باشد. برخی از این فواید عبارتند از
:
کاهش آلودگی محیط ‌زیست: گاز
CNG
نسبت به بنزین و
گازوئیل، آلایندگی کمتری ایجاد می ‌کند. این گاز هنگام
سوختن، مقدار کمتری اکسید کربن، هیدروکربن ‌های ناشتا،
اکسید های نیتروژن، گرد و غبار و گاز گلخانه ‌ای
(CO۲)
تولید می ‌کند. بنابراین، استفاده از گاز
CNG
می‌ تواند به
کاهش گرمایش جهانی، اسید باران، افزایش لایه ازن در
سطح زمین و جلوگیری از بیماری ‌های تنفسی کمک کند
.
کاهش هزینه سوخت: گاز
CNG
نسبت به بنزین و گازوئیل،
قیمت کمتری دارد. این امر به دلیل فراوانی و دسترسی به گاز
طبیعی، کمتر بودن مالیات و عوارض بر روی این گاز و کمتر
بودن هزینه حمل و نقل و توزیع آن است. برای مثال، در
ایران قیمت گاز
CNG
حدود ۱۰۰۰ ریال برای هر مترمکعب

---

PROBLEM TO WORK ON |
Copy all the lines from the data above that hold the word "کمتری".

SOLUTION TO THIS EXERCISE |
گازوئیل، آلایندگی کمتری ایجاد می ‌کند. این گاز هنگام
سوختن، مقدار کمتری اکسید کربن، هیدروکربن ‌های ناشتا،
قیمت کمتری دارد. این امر به دلیل فراوانی و دسترسی به گاز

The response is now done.